Furthermore, there have been few reports of cement shortages. The ones I have seen, such as this one and this one, are from early to mid 2007, at the peak of the government's infrastructure spending boom. Let's recall that the new Viaducto was not yet finished and the government was in a rush to finish a bunch of new stadiums and subways in time for the election.

I have no doubt that cement companies are exporting cement. Given how Venezuela's demand for cement is largely driven by the government, and given how government spending on large infrastructure projects has decreased considerably, I'm sure they have a lot of excess inventory.
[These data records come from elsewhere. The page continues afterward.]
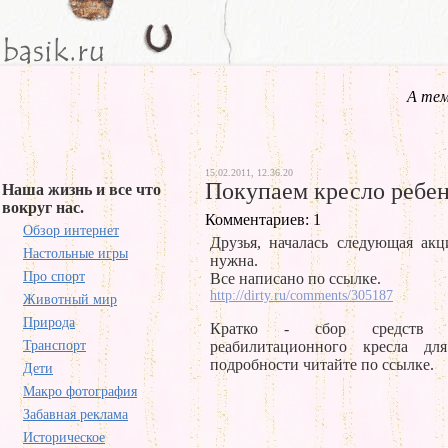
А тем
15.02.2011, 12.36.20
Покупаем кресло ребе
Наша жизнь и все что
вокруг нас.
Комментариев: 1
Обзор интернет
Друзья, началась следующая ак
Настольные игры
нужна.
Про спорт
Все написано по ссылке.
http://dirty.ru/comments/305187
Животный мир
Природа
Кратко - сбор средств 
Транспорт
реабилитационного кресла д
подробности читайте по ссылке.
Дети
Макро фотография
Забавная реклама
Историческое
I'm also sure they have the incentive to export their products given how prices inside the country are controlled.

But instead of congratulating them for exporting or finding other ways of dealing with the problem of producers preferring external markets to internal ones - and here, a quick call to his employee Cristinita K would help - the President goes nuts.

Buy off all the plants, nationalize the industry, my way or the highway - that's his approach. In East Asia, exporters are rewarded. In Venezuela, they are punished. Such is the screwed-up mentality of the chavista military regime.
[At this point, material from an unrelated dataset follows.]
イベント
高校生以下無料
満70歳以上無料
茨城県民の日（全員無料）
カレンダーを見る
Furthermore, the government already has a cement factory - it's a pharaoh-like joint venture with Iran. Last I heard this project was going to have an installed capacity of a million tons and was going to cost Venezuelan taxpayers 250 million dollars. Whatever happend to that?

Venezuela's cement industry has a long history behind it. The first cement factories were founded by pioneering businessman Eugenio Mendoza, and large multinationals such as Mexico's Cemex and Switzerland's Holcim have invested heavily in the local industry. The Mexican government is not amused.

It's not clear if the President will follow through with this. While he is obviously looking for a scapegoat, he has threatened before to nationalize companies only to back down and get them to do what he wants - the Sidor example comes to mind. But he has also nationalized companies that did not need to be nationalized - the Electricidad de Caracas example comes to mind.

The cement industry has always been entangled with politics. After all, military strongmen and construction go together like cement and water. Here's hoping the industry survives this latest chapter and that we don't find ourselves importing cement five years from now because our factories have been sacked or gone bankrupt.

April 3, 2008

Cadivi Hassles at Maiquetía

Quico says: So there's a rumor going around that people are getting asked to produce receipts and stuff at Maiquetía when they fly back into the country after taking Cadivi junkets abroad. Anybody else heard of this? Know of anyone who's been checked?

April 2, 2008

Felipito says:

April 1, 2008

Godzilla vs. Bambi

Quico says: So, not long ago, the revolution's favorite "economist", Mark Weisbrot, published a rebuttal of all the main points in Francisco Rodríguez's by-now famous Foreign Affairs piece evaluating the data on the revolution's poverty reduction record. This week, Rodríguez ruthlessly picks apart Weisbrot's rebuttal. As you can imagine, it gets pretty brutal:
[First], there is no evidence that the Chávez administration is devoting a higher share of resources to pro-poor spending. Second, inequality increased between 1999 and 2006, unless by inequality one means inequality among everyone except those who earn no income. Third, the Venezuelan government did not teach 1.5 million persons how to read and write – at most the magnitude of the program was 1/30th of what was claimed. Fourth, however one calculates it, Venezuela’s income elasticity of poverty reduction is below typical values for developing countries. Fifth, the majority of human development indicators do not show striking improvements under Chávez, and some show deteriorations.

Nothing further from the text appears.